I had been working there for nearly a year when the Toronto Zoo opened, and I have long been puzzled about why I have no recollection of the opening celebration. It was the day we had all been working toward and, yet, it is as though I was never there. Then, as I looked back on my diary and notes, it hit me. I was too busy working.
In the days leading up to the grand opening, I was a senior keeper in the Americas section of the zoo. This included an indoor pavilion, a large polar bear complex with underwater viewing, and a South America paddock. The pavilion was largely underground and it held the most diverse collection of animals a senior zookeeper could be expected to care for, including mammals (beavers, otters, cacomistle), birds (band-tailed pigeons, native song birds, waterfowl), reptiles (alligators, rattlesnakes), and fishes. In the days and weeks leading up to opening, and especially on opening day itself, we were frantically preparing exhibits and receiving animals.
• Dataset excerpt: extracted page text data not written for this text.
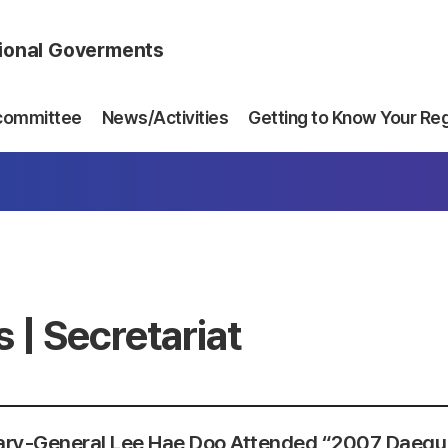
gional Goverments
committee
News/Activities
Getting to Know Your Re
 | Secretariat
ary-General Lee Hae Doo Attended “2007 Daegu 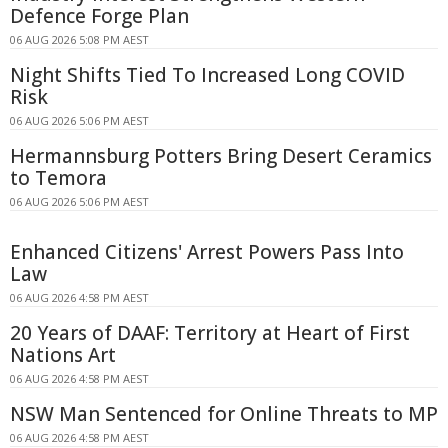
Defence Forge Plan
06 AUG 2026 5:08 PM AEST
Night Shifts Tied To Increased Long COVID
Risk
06 AUG 2026 5:06 PM AEST
Hermannsburg Potters Bring Desert Ceramics
to Temora
06 AUG 2026 5:06 PM AEST
Enhanced Citizens' Arrest Powers Pass Into
Law
06 AUG 2026 4:58 PM AEST
20 Years of DAAF: Territory at Heart of First
Nations Art
06 AUG 2026 4:58 PM AEST
NSW Man Sentenced for Online Threats to MP
06 AUG 2026 4:58 PM AEST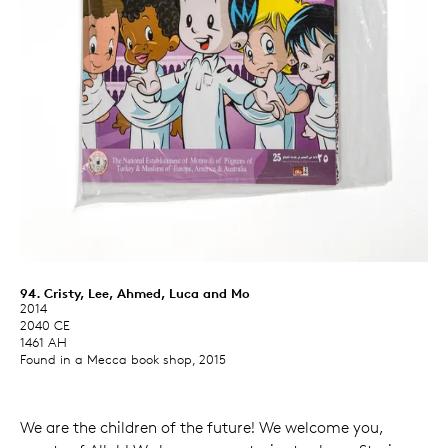
94. Cristy, Lee, Ahmed, Luca and Mo
2014
2040 CE
1461 AH
Found in a Mecca book shop, 2015
We are the children of the future! We welcome you,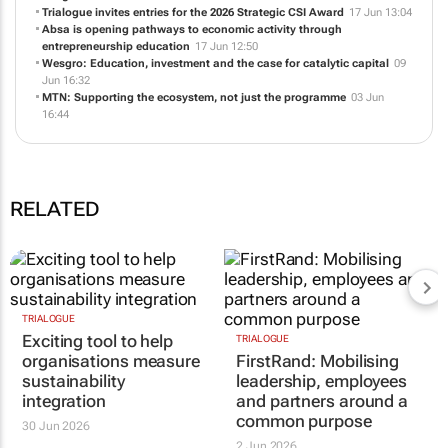
Trialogue invites entries for the 2026 Strategic CSI Award
17 Jun 13:04
Absa is opening pathways to economic activity through
entrepreneurship education
17 Jun 12:50
Wesgro: Education, investment and the case for catalytic capital
09
Jun 16:32
MTN: Supporting the ecosystem, not just the programme
03 Jun
16:44
RELATED
TRIALOGUE
Exciting tool to help
TRIALOGUE
organisations measure
FirstRand: Mobilising
sustainability
leadership, employees
integration
and partners around a
common purpose
30 Jun 2026
2 Jun 2026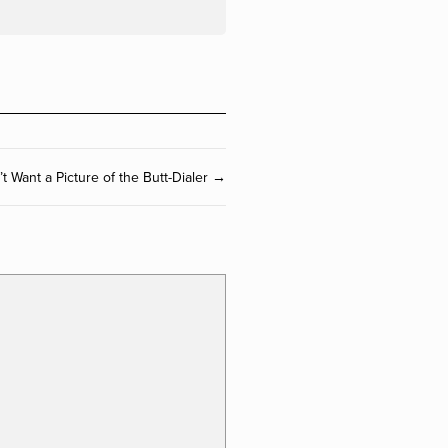
 Want a Picture of the Butt-Dialer →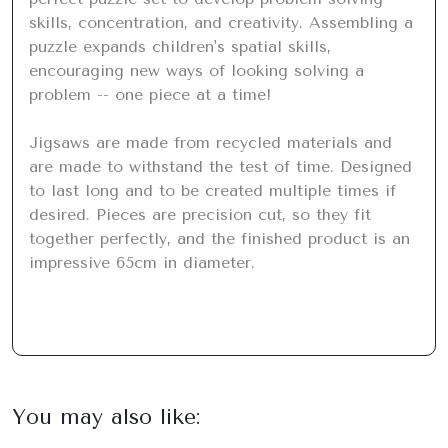
skills, concentration, and creativity. Assembling a 
puzzle expands children's spatial skills, 
encouraging new ways of looking solving a 
problem -- one piece at a time!

Jigsaws are made from recycled materials and 
are made to withstand the test of time. Designed 
to last long and to be created multiple times if 
desired. Pieces are precision cut, so they fit 
together perfectly, and the finished product is an 
impressive 65cm in diameter.
You may also like: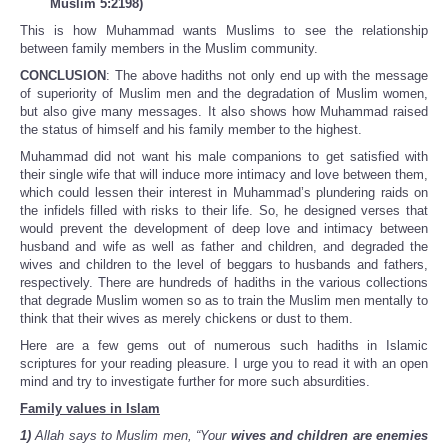
Muslim 5:2198)
This is how Muhammad wants Muslims to see the relationship
between family members in the Muslim community.
CONCLUSION
: The above hadiths not only end up with the message
of superiority of Muslim men and the degradation of Muslim women,
but also give many messages. It also shows how Muhammad raised
the status of himself and his family member to the highest.
Muhammad did not want his male companions to get satisfied with
their single wife that will induce more intimacy and love between them,
which could lessen their interest in Muhammad’s plundering raids on
the infidels filled with risks to their life. So, he designed verses that
would prevent the development of deep love and intimacy between
husband and wife as well as father and children, and degraded the
wives and children to the level of beggars to husbands and fathers,
respectively. There are hundreds of hadiths in the various collections
that degrade Muslim women so as to train the Muslim men mentally to
think that their wives as merely chickens or dust to them.
Here are a few gems out of numerous such hadiths in Islamic
scriptures for your reading pleasure. I urge you to read it with an open
mind and try to investigate further for more such absurdities.
Family values in Islam
1)
Allah says to Muslim men, “Your
wives and children are enemies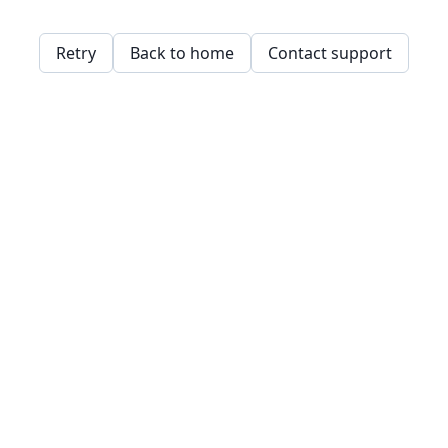
Retry
Back to home
Contact support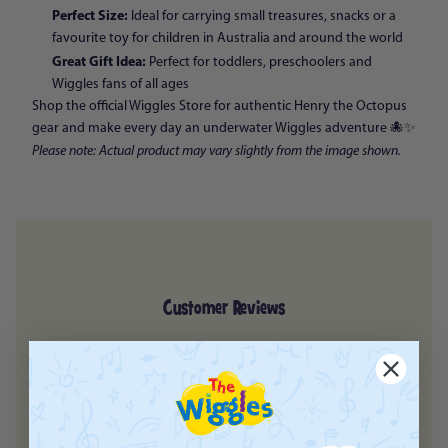
Perfect Size:
Ideal for carrying small treasures, snacks or a
favourite toy for children in Australia and around the world
Great Gift Idea:
Perfect for toddlers, preschoolers and
Wiggles fans of all ages
Shop the official Wiggles Store for authentic Henry the Octopus
gear and make every day an underwater Wiggles adventure 🐙✨
Please note: Actual product may vary slightly from the image shown.
Customer Reviews
5
Based on 2 reviews
5
2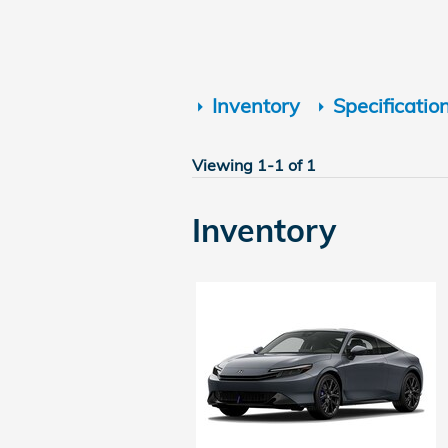
Inventory
Specificatio
Viewing 1-1 of 1
Inventory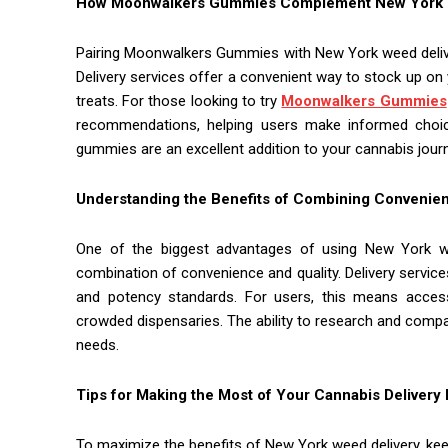
How Moonwalkers Gummies Complement New York W
Pairing Moonwalkers Gummies with New York weed deliver
Delivery services offer a convenient way to stock up on 
treats. For those looking to try
Moonwalkers Gummies
recommendations, helping users make informed choices
gummies are an excellent addition to your cannabis jour
Understanding the Benefits of Combining Convenien
One of the biggest advantages of using New York w
combination of convenience and quality. Delivery service
and potency standards. For users, this means access
crowded dispensaries. The ability to research and compar
needs.
Tips for Making the Most of Your Cannabis Delivery
To maximize the benefits of New York weed delivery, keep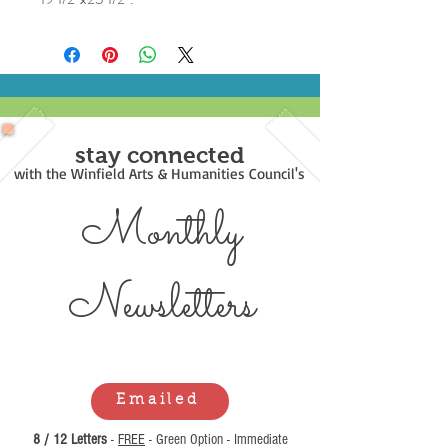
stay connected
with the Winfield Arts & Humanities Council's
Monthly
Newsl
etters
Emailed
8 / 12 Letters
-
FREE
- Green Option - Immediate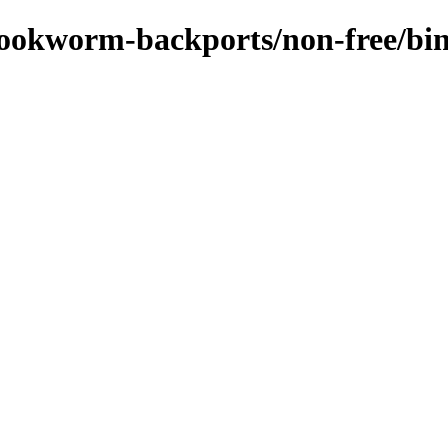
s/bookworm-backports/non-free/b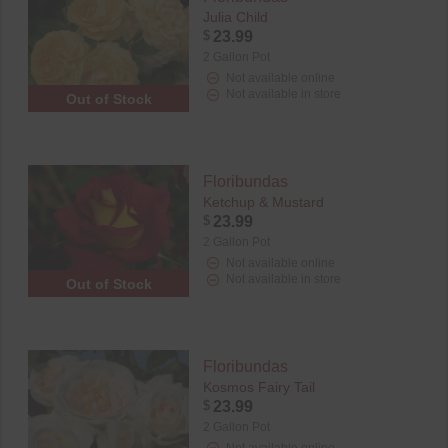
Julia Child
$
23.99
2 Gallon Pot
Not available online
Not available in store
Out of Stock
Floribundas
Ketchup & Mustard
$
23.99
2 Gallon Pot
Not available online
Not available in store
Out of Stock
Floribundas
Kosmos Fairy Tail
$
23.99
2 Gallon Pot
Not available online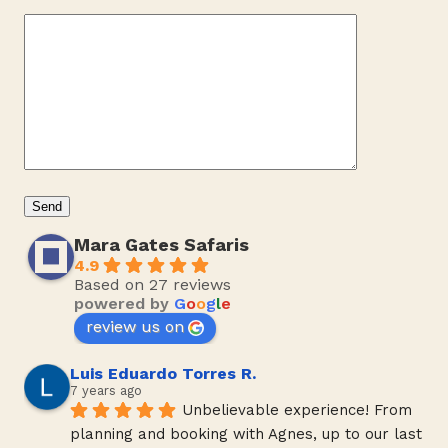
Mara Gates Safaris
4.9
Based on 27 reviews
powered by
G
o
o
g
l
e
review us on
Luis Eduardo Torres R.
7 years ago
Unbelievable experience! From 
planning and booking with Agnes, up to our last 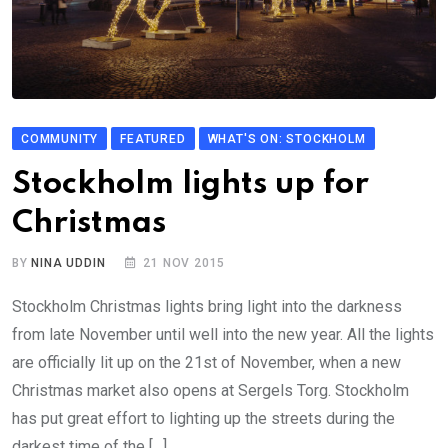
COMMUNITY
FEATURED
WHAT'S ON: STOCKHOLM
Stockholm lights up for
Christmas
BY
NINA UDDIN
21 NOV 2015
Stockholm Christmas lights bring light into the darkness
from late November until well into the new year. All the lights
are officially lit up on the 21st of November, when a new
Christmas market also opens at Sergels Torg. Stockholm
has put great effort to lighting up the streets during the
darkest time of the […]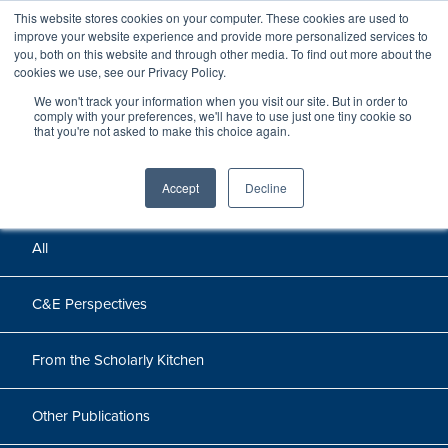
This website stores cookies on your computer. These cookies are used to
improve your website experience and provide more personalized services to
you, both on this website and through other media. To find out more about the
cookies we use, see our Privacy Policy.
We won't track your information when you visit our site. But in order to
Perspectives
comply with your preferences, we'll have to use just one tiny cookie so
that you're not asked to make this choice again.
Perspectives, insights, and research
Accept
Decline
All
C&E Perspectives
From the Scholarly Kitchen
Other Publications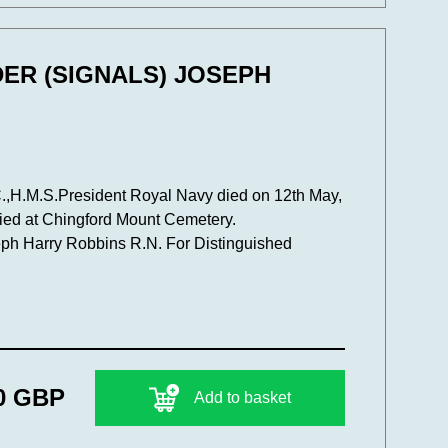
DER (SIGNALS) JOSEPH
,H.M.S.President Royal Navy died on 12th May,
ied at Chingford Mount Cemetery.
ph Harry Robbins R.N. For Distinguished
0 GBP
Add to basket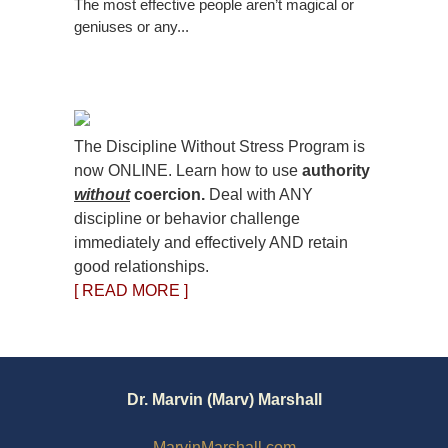
The most effective people aren’t magical or
geniuses or any...
The Discipline Without Stress Program is
now ONLINE. Learn how to use
authority
without
coercion.
Deal with ANY
discipline or behavior challenge
immediately and effectively AND retain
good relationships.
[ READ MORE ]
Dr. Marvin (Marv) Marshall
MarvinMarshall.com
The fish had been in their tanks for a month or so, but most of the animals we were receiving had been quarantined and stockpiled at barns and holding facilities all over the region. On July 17th, we received 1.1 (1 male and 1 female) cacomistles from the Claremont barn and 4.2 armadillos from the south service building. On the 19th, it was a Mississauga rattlesnake that was donated and four alligators from Toronto’s soon-to-close Riverdale Zoo. On the 23rd, we received two band-tailed pigeons and on the 29th, one opossum and three young alligators from Riverdale. On July 31st, we received a large alligator from Riverdale, a jaguarondi from Claremont, three skunks, fourteen quail of three different species from Kirkham’s barn, two fox snakes, seven box turtles, and a diamond-backed terrapin. The next day, on August 1st, we received a huge alligator, eighteen song birds, and an otter. We were scrambling to get animals introduced to their new accommodations and to each other. And when opening day came and went, our challenges continued with one day running into the next. It was, I am told, quite an event those forty years ago – and I was there. I just wish I had seen it!